> **Work request**: Filter the listing below, keeping only the lines with the word "https".

> **Exercise input**:
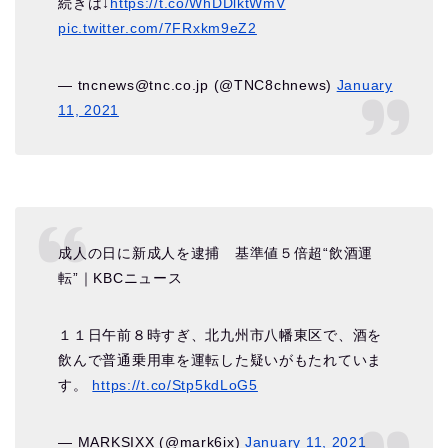
続きは↓
https://t.co/WhDDlktWmV
pic.twitter.com/7FRxkm9eZ2
— tncnews@tnc.co.jp (@TNC8chnews)
January
11, 2021
成人の日に新成人を逮捕 基準値５倍超“飲酒運
転”｜KBCニュース
１１日午前８時すぎ、北九州市八幡東区で、酒を
飲んで普通乗用車を運転した疑いがもたれていま
す。
https://t.co/Stp5kdLoG5
— MARKSIXX (@mark6ix)
January 11, 2021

> **Exercise output**:
https://t.co/WhDDlktWmV
https://t.co/Stp5kdLoG5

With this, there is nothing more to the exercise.